[The Education of Catholic Girls by Janet Erskine Stuart]@TWC D-Link bookThe Education of Catholic Girls CHAPTER IV 2/17
For instance, the connexion between reason and faith being once established, the fear of permanent disagreement between the two, which causes so much panic and disturbance of mind, is set at rest. There is a certain risk at the outset of these studies that girls will take the pose of philosophical students, and talk logic and metaphysics, to the confusion of their friends and of their own feelings later on, when they come to years of discretion and realize the absurdity of these "lively sallies," as they would have been called in early Victorian times--the name alone might serve as a warning to the incautious! They may perhaps go through an argumentative period and trample severely upon the opinions of those who are not ready to have their majors "distinguished" and their minors "conceded," and, especially, their conclusions denied.

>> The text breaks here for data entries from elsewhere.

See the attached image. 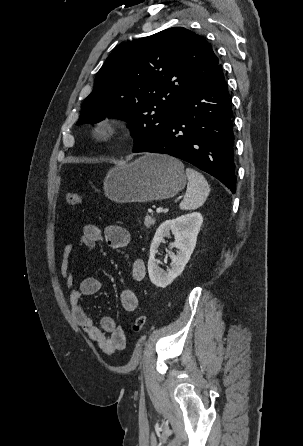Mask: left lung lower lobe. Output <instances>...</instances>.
Returning <instances> with one entry per match:
<instances>
[{
    "label": "left lung lower lobe",
    "instance_id": "0a47b994",
    "mask_svg": "<svg viewBox=\"0 0 303 446\" xmlns=\"http://www.w3.org/2000/svg\"><path fill=\"white\" fill-rule=\"evenodd\" d=\"M232 109L220 64L176 107L160 135L135 152L187 161L236 191Z\"/></svg>",
    "mask_w": 303,
    "mask_h": 446
}]
</instances>
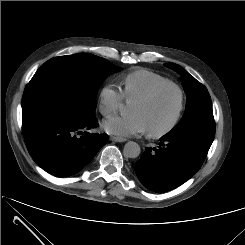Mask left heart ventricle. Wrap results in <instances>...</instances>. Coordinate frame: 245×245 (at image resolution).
I'll use <instances>...</instances> for the list:
<instances>
[{"label": "left heart ventricle", "instance_id": "left-heart-ventricle-1", "mask_svg": "<svg viewBox=\"0 0 245 245\" xmlns=\"http://www.w3.org/2000/svg\"><path fill=\"white\" fill-rule=\"evenodd\" d=\"M177 106V95L168 90L148 103L131 101L128 112L141 116L148 129L157 130L169 123Z\"/></svg>", "mask_w": 245, "mask_h": 245}]
</instances>
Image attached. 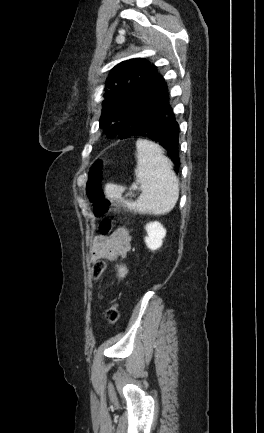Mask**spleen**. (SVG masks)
Returning <instances> with one entry per match:
<instances>
[{
  "label": "spleen",
  "instance_id": "spleen-1",
  "mask_svg": "<svg viewBox=\"0 0 264 433\" xmlns=\"http://www.w3.org/2000/svg\"><path fill=\"white\" fill-rule=\"evenodd\" d=\"M136 149V182L130 190H136L141 185L142 193L138 200L127 201L122 198L125 187L113 183L106 184V196L138 213L166 214L174 208L179 197L178 179L172 170V162L163 154L161 147L152 141L138 139Z\"/></svg>",
  "mask_w": 264,
  "mask_h": 433
}]
</instances>
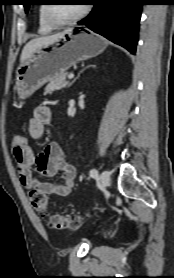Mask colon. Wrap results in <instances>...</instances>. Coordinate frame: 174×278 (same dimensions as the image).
<instances>
[{
	"instance_id": "5ec220e1",
	"label": "colon",
	"mask_w": 174,
	"mask_h": 278,
	"mask_svg": "<svg viewBox=\"0 0 174 278\" xmlns=\"http://www.w3.org/2000/svg\"><path fill=\"white\" fill-rule=\"evenodd\" d=\"M28 143V139L22 135H14L13 145L17 147L24 146ZM29 200L34 210L45 217L48 216V200L46 194L38 190H32L29 193ZM77 218L64 215H50L48 225L53 229H67L73 227L77 223Z\"/></svg>"
}]
</instances>
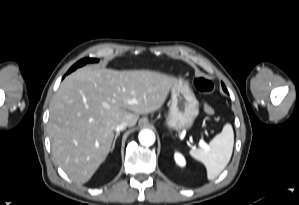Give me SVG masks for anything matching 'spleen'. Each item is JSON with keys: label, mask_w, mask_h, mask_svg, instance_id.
<instances>
[{"label": "spleen", "mask_w": 299, "mask_h": 205, "mask_svg": "<svg viewBox=\"0 0 299 205\" xmlns=\"http://www.w3.org/2000/svg\"><path fill=\"white\" fill-rule=\"evenodd\" d=\"M234 132L232 125H224L222 132L217 134L207 148L192 149L189 154L203 163L207 170V178L215 179L228 165L233 151Z\"/></svg>", "instance_id": "spleen-1"}]
</instances>
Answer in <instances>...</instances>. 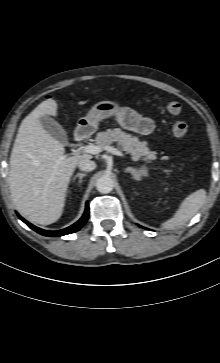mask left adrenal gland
Listing matches in <instances>:
<instances>
[{
	"mask_svg": "<svg viewBox=\"0 0 220 363\" xmlns=\"http://www.w3.org/2000/svg\"><path fill=\"white\" fill-rule=\"evenodd\" d=\"M125 172H129L134 179H139V177L141 176V171H138L137 169H134L132 167H127L125 169Z\"/></svg>",
	"mask_w": 220,
	"mask_h": 363,
	"instance_id": "left-adrenal-gland-1",
	"label": "left adrenal gland"
}]
</instances>
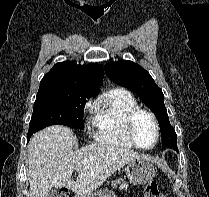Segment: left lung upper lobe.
<instances>
[{
    "label": "left lung upper lobe",
    "mask_w": 209,
    "mask_h": 197,
    "mask_svg": "<svg viewBox=\"0 0 209 197\" xmlns=\"http://www.w3.org/2000/svg\"><path fill=\"white\" fill-rule=\"evenodd\" d=\"M104 70L111 80L136 93L154 112L160 126L163 146L172 149L177 147V136L169 122L164 95L150 74L140 65L128 60L108 63Z\"/></svg>",
    "instance_id": "obj_1"
}]
</instances>
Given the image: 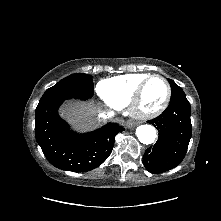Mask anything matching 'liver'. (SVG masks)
<instances>
[{
	"label": "liver",
	"mask_w": 221,
	"mask_h": 221,
	"mask_svg": "<svg viewBox=\"0 0 221 221\" xmlns=\"http://www.w3.org/2000/svg\"><path fill=\"white\" fill-rule=\"evenodd\" d=\"M97 111L92 103H70L61 109V115L76 128L88 130L96 125Z\"/></svg>",
	"instance_id": "6515ba94"
}]
</instances>
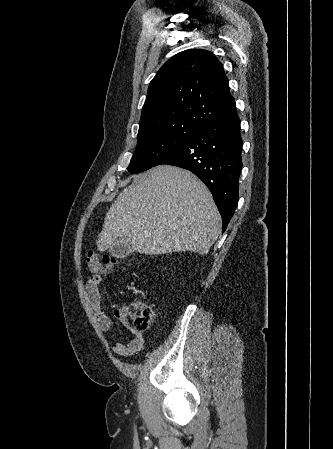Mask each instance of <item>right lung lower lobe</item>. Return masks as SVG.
Returning a JSON list of instances; mask_svg holds the SVG:
<instances>
[{
    "label": "right lung lower lobe",
    "mask_w": 333,
    "mask_h": 449,
    "mask_svg": "<svg viewBox=\"0 0 333 449\" xmlns=\"http://www.w3.org/2000/svg\"><path fill=\"white\" fill-rule=\"evenodd\" d=\"M241 152L240 119L235 108L201 127L157 165L185 168L200 178L213 195L222 217L224 232L239 198Z\"/></svg>",
    "instance_id": "obj_1"
}]
</instances>
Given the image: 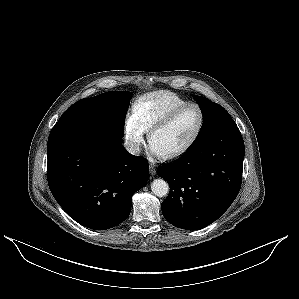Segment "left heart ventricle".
<instances>
[{
	"instance_id": "1",
	"label": "left heart ventricle",
	"mask_w": 299,
	"mask_h": 299,
	"mask_svg": "<svg viewBox=\"0 0 299 299\" xmlns=\"http://www.w3.org/2000/svg\"><path fill=\"white\" fill-rule=\"evenodd\" d=\"M200 122L197 108L181 113L169 126L158 131L151 143L162 153L168 154L182 148L194 135Z\"/></svg>"
}]
</instances>
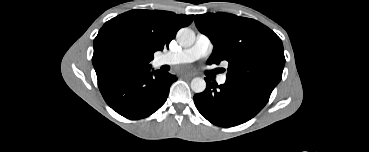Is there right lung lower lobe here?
<instances>
[{"instance_id":"1","label":"right lung lower lobe","mask_w":369,"mask_h":152,"mask_svg":"<svg viewBox=\"0 0 369 152\" xmlns=\"http://www.w3.org/2000/svg\"><path fill=\"white\" fill-rule=\"evenodd\" d=\"M176 80V76L167 72H150L149 67L120 73L98 85L113 110L137 120L153 114L165 103L170 86Z\"/></svg>"}]
</instances>
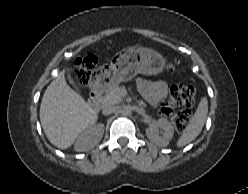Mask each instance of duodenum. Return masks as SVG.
<instances>
[{"label": "duodenum", "mask_w": 248, "mask_h": 194, "mask_svg": "<svg viewBox=\"0 0 248 194\" xmlns=\"http://www.w3.org/2000/svg\"><path fill=\"white\" fill-rule=\"evenodd\" d=\"M101 88H94L91 90L87 105L91 110H97L100 104Z\"/></svg>", "instance_id": "1"}]
</instances>
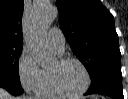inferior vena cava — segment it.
<instances>
[{
  "mask_svg": "<svg viewBox=\"0 0 128 99\" xmlns=\"http://www.w3.org/2000/svg\"><path fill=\"white\" fill-rule=\"evenodd\" d=\"M28 99H33V97H29Z\"/></svg>",
  "mask_w": 128,
  "mask_h": 99,
  "instance_id": "obj_1",
  "label": "inferior vena cava"
}]
</instances>
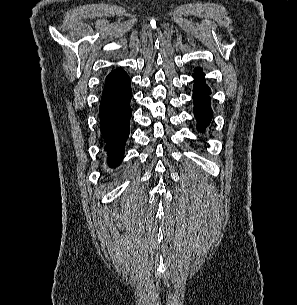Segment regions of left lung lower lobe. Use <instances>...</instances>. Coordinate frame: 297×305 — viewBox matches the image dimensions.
<instances>
[{
	"label": "left lung lower lobe",
	"instance_id": "left-lung-lower-lobe-1",
	"mask_svg": "<svg viewBox=\"0 0 297 305\" xmlns=\"http://www.w3.org/2000/svg\"><path fill=\"white\" fill-rule=\"evenodd\" d=\"M194 77V115L198 122V129L203 131L209 124L210 119L213 116V112L210 108V88L206 85L204 79V73L201 68H195Z\"/></svg>",
	"mask_w": 297,
	"mask_h": 305
}]
</instances>
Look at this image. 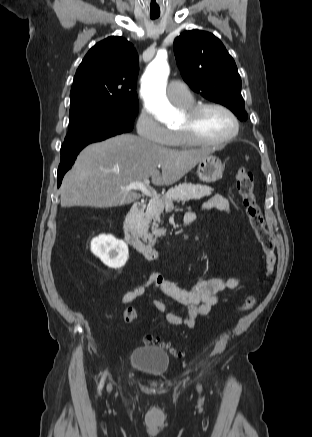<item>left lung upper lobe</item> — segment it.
<instances>
[{"label": "left lung upper lobe", "mask_w": 312, "mask_h": 437, "mask_svg": "<svg viewBox=\"0 0 312 437\" xmlns=\"http://www.w3.org/2000/svg\"><path fill=\"white\" fill-rule=\"evenodd\" d=\"M174 53L183 79L195 92L247 120L235 61L217 37L196 29L186 31L175 39Z\"/></svg>", "instance_id": "1"}]
</instances>
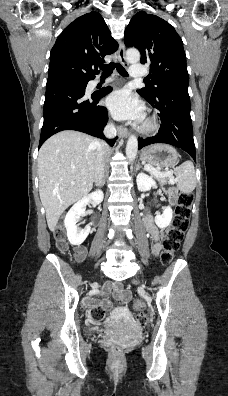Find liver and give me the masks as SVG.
<instances>
[{"mask_svg": "<svg viewBox=\"0 0 228 396\" xmlns=\"http://www.w3.org/2000/svg\"><path fill=\"white\" fill-rule=\"evenodd\" d=\"M97 149L95 138L72 130L53 135L40 148L39 194L51 231L61 214L92 189Z\"/></svg>", "mask_w": 228, "mask_h": 396, "instance_id": "1", "label": "liver"}]
</instances>
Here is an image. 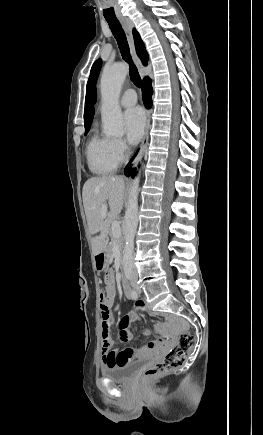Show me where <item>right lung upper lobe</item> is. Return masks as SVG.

But these phases will be outlived and the hot-and-cold remembrance of them will be sufficient expiation, with the realization that they did not know much when they had taken in the "beggarly elements" which dazzled them for a moment.
The more thoughtful minds will escape the painful phase altogether. There are three special classes among girls whose difficulties of mind call for attention.
There are those who frisk playfully along, taking the good things of life as they come--"the more the better"-- whom, as children, it is hard to call to account.
They are lightly impressed and only for a moment by the things they feel, and scarcely moved at all by the things they understand.